■ **Task item**:
Copy exactly the last part of the entries, starting from the line with "comme le chêne, le" and including the final line.

■ **Input data**:
----
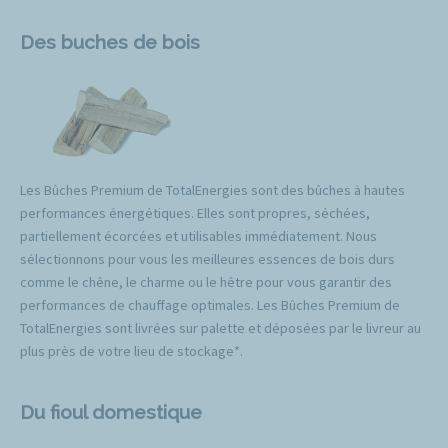
Des buches de bois
Les Bûches Premium de TotalEnergies sont des bûches à hautes
performances énergétiques. Elles sont propres, séchées,
partiellement écorcées et utilisables immédiatement. Nous
sélectionnons pour vous les meilleures essences de bois durs
comme le chêne, le charme ou le hêtre pour vous garantir des
performances de chauffage optimales. Les Bûches Premium de
TotalEnergies sont livrées sur palette et déposées par le livreur au
plus près de votre lieu de stockage*.
Du fioul domestique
----
■ **Solution for this problem**:
comme le chêne, le charme ou le hêtre pour vous garantir des
performances de chauffage optimales. Les Bûches Premium de
TotalEnergies sont livrées sur palette et déposées par le livreur au
plus près de votre lieu de stockage*.
Du fioul domestique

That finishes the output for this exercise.